━━━━━ SOURCE RECORDS

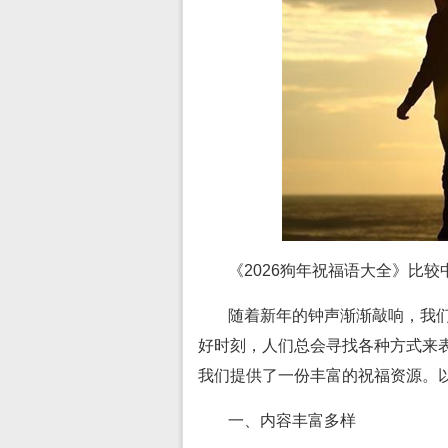
《2026狗年祝福语大全》比较
随着新年的钟声渐渐敲响，我们
好时刻，人们总会寻找各种方式来
我们提供了一份丰富的祝福资源。
一、内容丰富多样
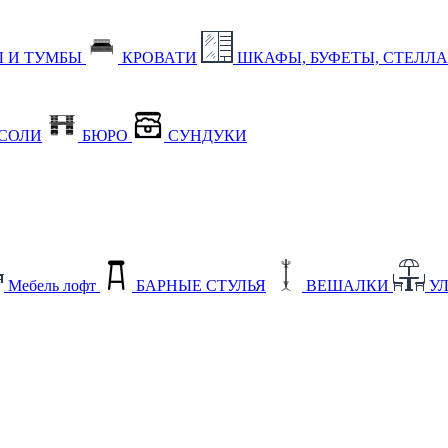
 И ТУМБЫ
КРОВАТИ
ШКАФЫ, БУФЕТЫ, СТЕЛЛ
СОЛИ
БЮРО
СУНДУКИ
Мебель лофт
БАРНЫЕ СТУЛЬЯ
ВЕШАЛКИ
У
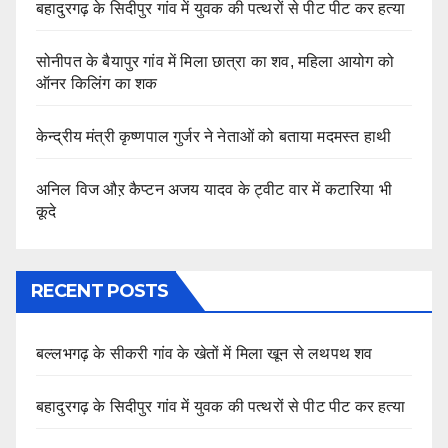
बहादुरगढ़ के सिदीपुर गांव में युवक की पत्थरों से पीट पीट कर हत्या
सोनीपत के बैयापुर गांव में मिला छात्रा का शव, महिला आयोग को
ऑनर किलिंग का शक
केन्द्रीय मंत्री कृष्णपाल गुर्जर ने नेताओं को बताया मदमस्त हाथी
अनिल विज औऱ कैप्टन अजय यादव के ट्वीट वार में कटारिया भी
कूदे
RECENT POSTS
बल्लभगढ़ के सीकरी गांव के खेतों में मिला खून से लथपथ शव
बहादुरगढ़ के सिदीपुर गांव में युवक की पत्थरों से पीट पीट कर हत्या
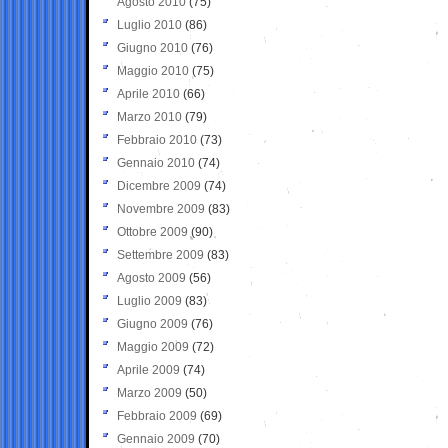
Agosto 2010
(75)
Luglio 2010
(86)
Giugno 2010
(76)
Maggio 2010
(75)
Aprile 2010
(66)
Marzo 2010
(79)
Febbraio 2010
(73)
Gennaio 2010
(74)
Dicembre 2009
(74)
Novembre 2009
(83)
Ottobre 2009
(90)
Settembre 2009
(83)
Agosto 2009
(56)
Luglio 2009
(83)
Giugno 2009
(76)
Maggio 2009
(72)
Aprile 2009
(74)
Marzo 2009
(50)
Febbraio 2009
(69)
Gennaio 2009
(70)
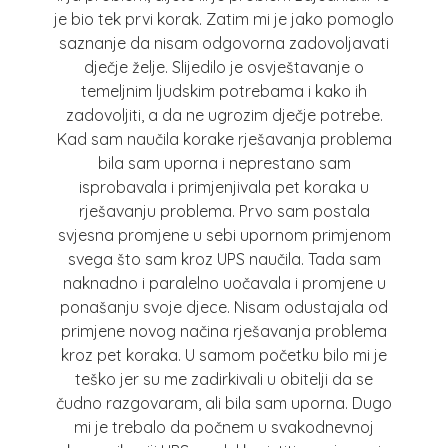
je bio tek prvi korak. Zatim mi je jako pomoglo
saznanje da nisam odgovorna zadovoljavati
dječje želje. Slijedilo je osvještavanje o
temeljnim ljudskim potrebama i kako ih
zadovoljiti, a da ne ugrozim dječje potrebe.
Kad sam naučila korake rješavanja problema
bila sam uporna i neprestano sam
isprobavala i primjenjivala pet koraka u
rješavanju problema. Prvo sam postala
svjesna promjene u sebi upornom primjenom
svega što sam kroz UPS naučila. Tada sam
naknadno i paralelno uočavala i promjene u
ponašanju svoje djece. Nisam odustajala od
primjene novog načina rješavanja problema
kroz pet koraka. U samom početku bilo mi je
teško jer su me zadirkivali u obitelji da se
čudno razgovaram, ali bila sam uporna. Dugo
mi je trebalo da počnem u svakodnevnoj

━━━━━━━━━━

Omit every picture, and otherwise quote the entries exactly.

• [RESPONSE TO THIS TASK]:
《2026狗年祝福语大全》比较
随着新年的钟声渐渐敲响，我们
好时刻，人们总会寻找各种方式来
我们提供了一份丰富的祝福资源。
一、内容丰富多样
 И ТУМБЫ
КРОВАТИ
ШКАФЫ, БУФЕТЫ, СТЕЛЛ
СОЛИ
БЮРО
СУНДУКИ
Мебель лофт
БАРНЫЕ СТУЛЬЯ
ВЕШАЛКИ
У
बहादुरगढ़ के सिदीपुर गांव में युवक की पत्थरों से पीट पीट कर हत्या
सोनीपत के बैयापुर गांव में मिला छात्रा का शव, महिला आयोग को
ऑनर किलिंग का शक
केन्द्रीय मंत्री कृष्णपाल गुर्जर ने नेताओं को बताया मदमस्त हाथी
अनिल विज औऱ कैप्टन अजय यादव के ट्वीट वार में कटारिया भी
कूदे
RECENT POSTS
बल्लभगढ़ के सीकरी गांव के खेतों में मिला खून से लथपथ शव
बहादुरगढ़ के सिदीपुर गांव में युवक की पत्थरों से पीट पीट कर हत्या
Agosto 2010
(75)
Luglio 2010
(86)
Giugno 2010
(76)
Maggio 2010
(75)
Aprile 2010
(66)
Marzo 2010
(79)
Febbraio 2010
(73)
Gennaio 2010
(74)
Dicembre 2009
(74)
Novembre 2009
(83)
Ottobre 2009
(90)
Settembre 2009
(83)
Agosto 2009
(56)
Luglio 2009
(83)
Giugno 2009
(76)
Maggio 2009
(72)
Aprile 2009
(74)
Marzo 2009
(50)
Febbraio 2009
(69)
Gennaio 2009
(70)
je bio tek prvi korak. Zatim mi je jako pomoglo
saznanje da nisam odgovorna zadovoljavati
dječje želje. Slijedilo je osvještavanje o
temeljnim ljudskim potrebama i kako ih
zadovoljiti, a da ne ugrozim dječje potrebe.
Kad sam naučila korake rješavanja problema
bila sam uporna i neprestano sam
isprobavala i primjenjivala pet koraka u
rješavanju problema. Prvo sam postala
svjesna promjene u sebi upornom primjenom
svega što sam kroz UPS naučila. Tada sam
naknadno i paralelno uočavala i promjene u
ponašanju svoje djece. Nisam odustajala od
primjene novog načina rješavanja problema
kroz pet koraka. U samom početku bilo mi je
teško jer su me zadirkivali u obitelji da se
čudno razgovaram, ali bila sam uporna. Dugo
mi je trebalo da počnem u svakodnevnoj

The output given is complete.